The review attempted to address this uncertainty and to estimate the effect of antidepressants and psychological therapies on the improvement or cure of IBS symptoms.

The authors carried out a systematic review and meta-analysis of randomised controlled trials. They searched Medline and Embase (up to May 2008) and the Cochrane Central Register of Controlled Trials (2007) (formerly the Cochrane Controlled Trials Register).

Thirty-two trials were eligible for inclusion and these were based in primary, secondary or tertiary care. These trials had examined the effect of antidepressants and/or psychological therapies in patients over 16 years with a diagnosis of IBS:

  • Nineteen trials compared psychological therapies to control therapy or a doctor’s ‘usual management’;
  • Twelve compared antidepressants to placebo;
  • One compared both psychological therapy and antidepressants to placebo.

The trials that compared antidepressants to placebo included a total of 789 patients, while the psychological therapy trials included 1,278 patients. The authors extracted and pooled adverse events data, something that had not been carried out by previous investigators.

Study quality was generally good for antidepressant trials but poor for those on psychological therapies.


The review revealed a significant benefit of antidepressants over placebo in treating IBS. The relative risk of IBS symptoms lasting with antidepressants versus placebo was 0.66, and tricyclic antidepressants and SSRIs were found to be equally effective.

The overall treatment effect was very similar for psychological therapies, with the most evidence for cognitive behavioural therapy. Multi-component psychological therapy, dynamic psychotherapy and hypnotherapy were also effective in IBS, though in smaller numbers of patients. Relaxation therapy did not have a statistically significant effect on the condition, although there were few eligible published studies on this. The relative risk of symptoms persisting with psychological therapies was 0.67.

The number needed to treat was four for both interventions (antidepressants and psychological therapies).

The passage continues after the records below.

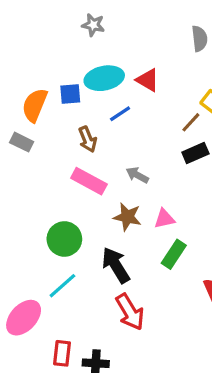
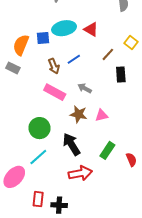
blue line: (120, 114) -> (74, 59), moved
brown line: (191, 122) -> (108, 54), moved
black rectangle: (195, 153) -> (121, 74), turned -70
green rectangle: (174, 254) -> (107, 150), moved
red arrow: (130, 312) -> (80, 173), turned -70

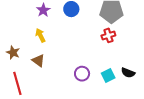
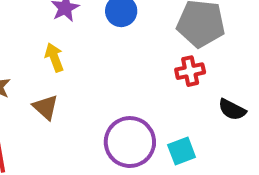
black semicircle: (128, 73) -> (232, 110), moved
purple circle: (82, 74) -> (130, 142), size x1.6

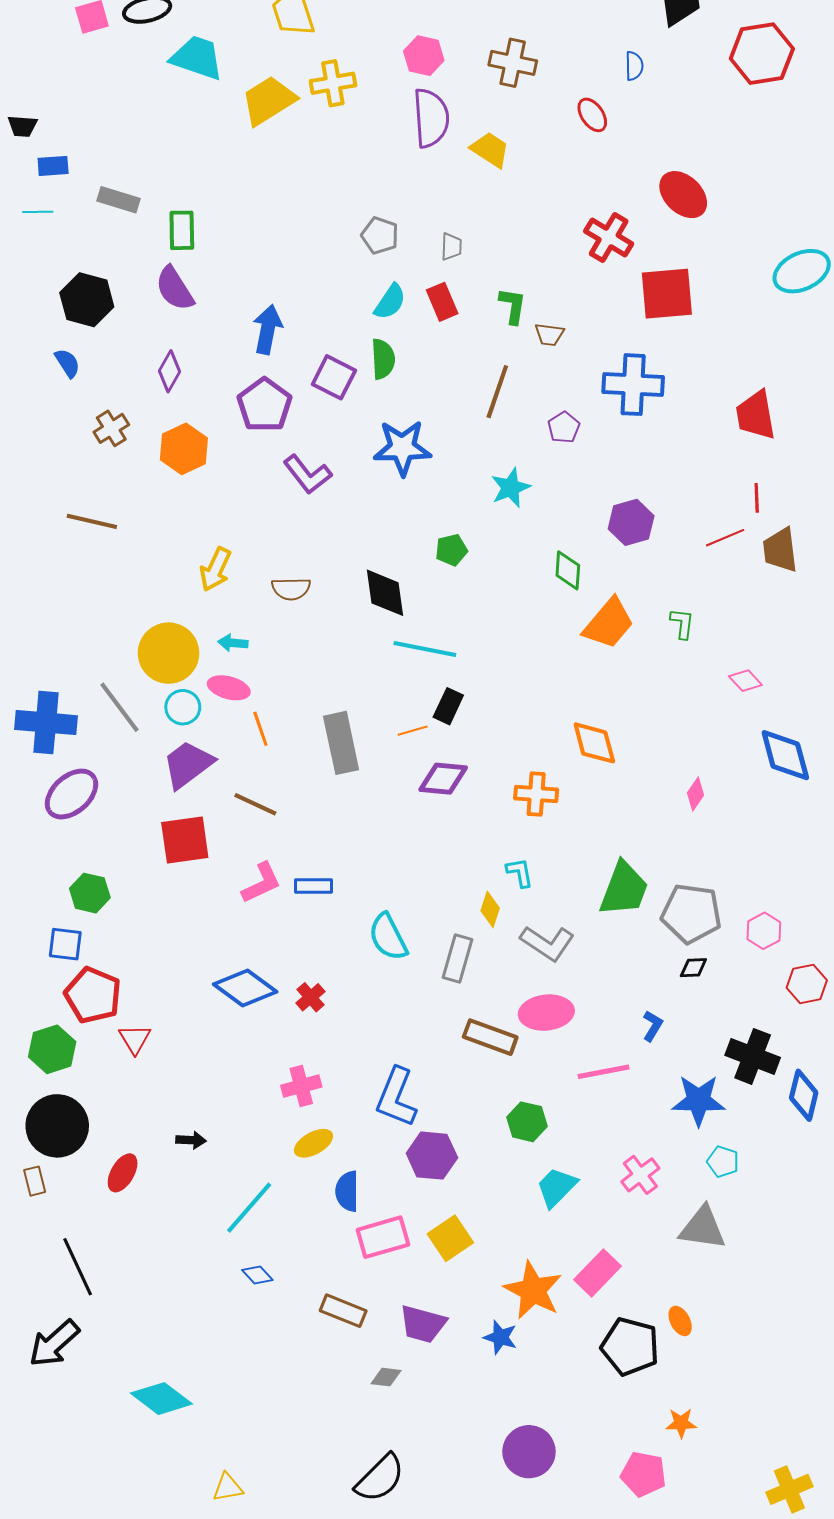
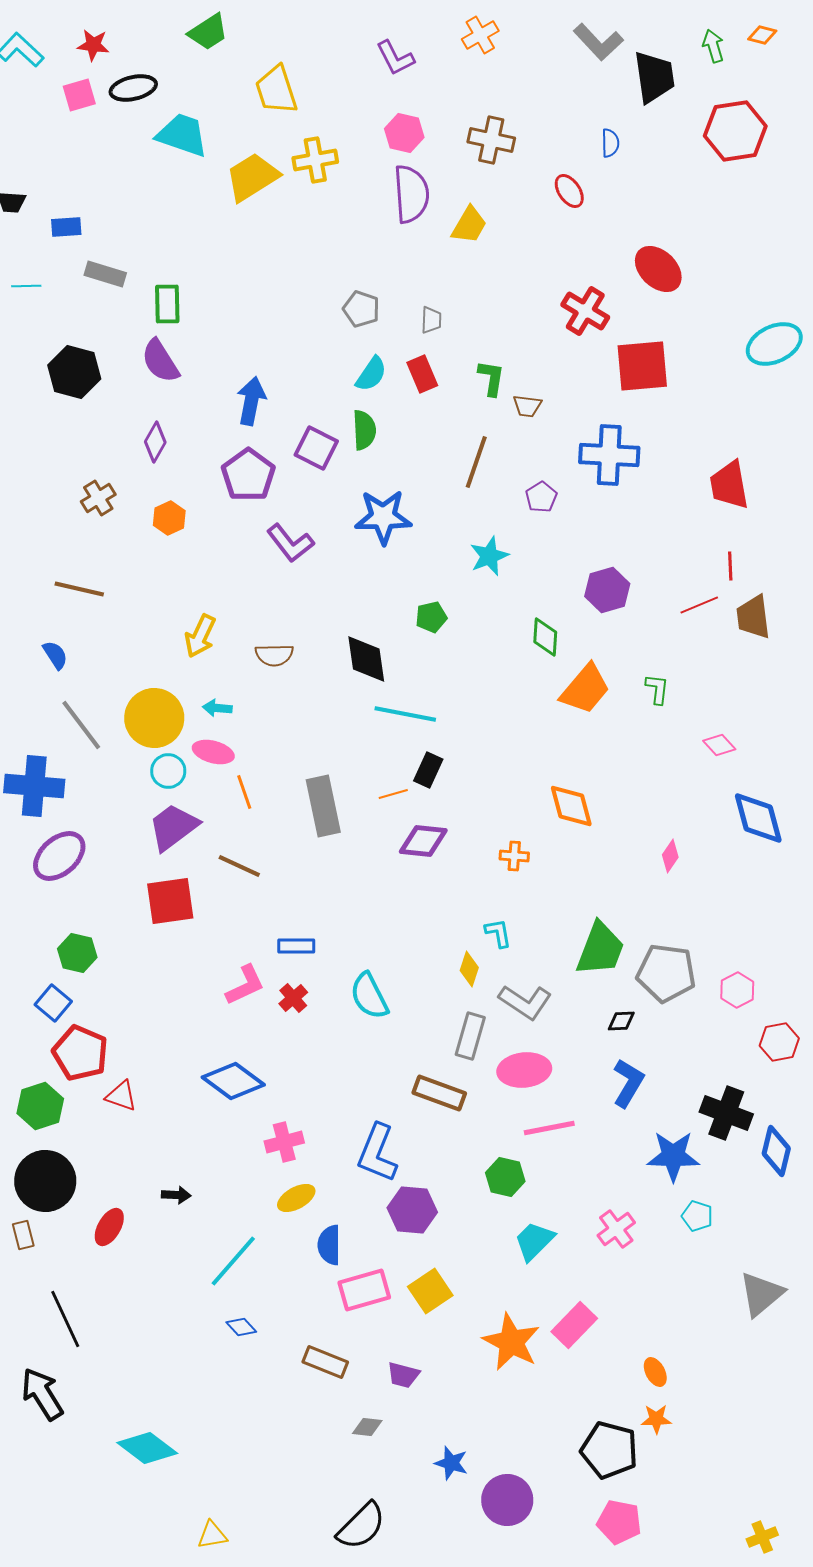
yellow trapezoid: (490, 150) -> (469, 225), turned 87
blue rectangle: (53, 166) -> (66, 227), moved
blue semicircle: (67, 363) -> (55, 655), moved
orange hexagon: (184, 449) -> (169, 518), size x0.7
gray line: (119, 707) -> (81, 725), moved
orange cross: (536, 794) -> (514, 856), size x0.7
pink L-shape: (261, 883) -> (245, 985), moved
blue square: (65, 944) -> (53, 1003), turned 33
gray rectangle: (458, 958) -> (470, 1036), moved
black diamond: (693, 968) -> (621, 1021), moved
blue diamond: (245, 988) -> (233, 1081), moved
red cross: (310, 997) -> (293, 998), moved
blue L-shape: (653, 1026) -> (628, 1083), size x1.6
brown rectangle: (490, 1037) -> (439, 1093), moved
red triangle: (135, 1039) -> (121, 1096), turned -40
pink line: (604, 1072) -> (549, 1128), moved
gray triangle: (703, 1228) -> (761, 1294), moved, turned -48
purple trapezoid: (423, 1324) -> (403, 1375), size x0.7
blue star: (500, 1337) -> (451, 1463), moved
black arrow: (54, 1343) -> (42, 1394), turned 100
black pentagon: (630, 1346) -> (609, 1450), moved
orange star: (681, 1423) -> (656, 1419), moved
yellow cross: (789, 1489) -> (762, 1537), size x0.7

Antidepressants were found to be less effective in patients recruited from tertiary care, but the authors say this is not surprising as it is likely that these patients’ symptoms are the most difficult to treat.

Adverse events were more common in patients assigned to antidepressants than placebo, but this was not statistically significant. None of the events were serious; the most commonly reported were drowsiness and dizziness.

The fact that the majority of trials only followed up patients for 8–12 weeks means that the effect of both antidepressants and psychological therapies on IBS symptoms in the longer term remains unknown.


The finding of the benefits of antidepressants over placebo is an important one. Previous systematic reviews have given conflicting evidence of their efficacy, and therefore current national guidelines for managing IBS make conflicting or vague recommendations for the role of antidepressant therapy in treating IBS.

Psychological therapies may have a role for patients who do not respond to conventional medical treatment, but further data is needed before any firm recommendations can be made.

This systematic review has demonstrated that both antidepressants and psychological therapies, particularly CBT, are efficacious in the short-term treatment of IBS.

Key points

  • The review revealed a significant benefit of antidepressants over placebo.
  • Psychological therapies for IBS – cognitive behavioural therapy in particular – also seem to be effective.
  • Guidelines for managing the condition should be updated to include this important information.
  • Further data is needed before any firm recommendations can be made about the role of psychological therapies in treating IBS.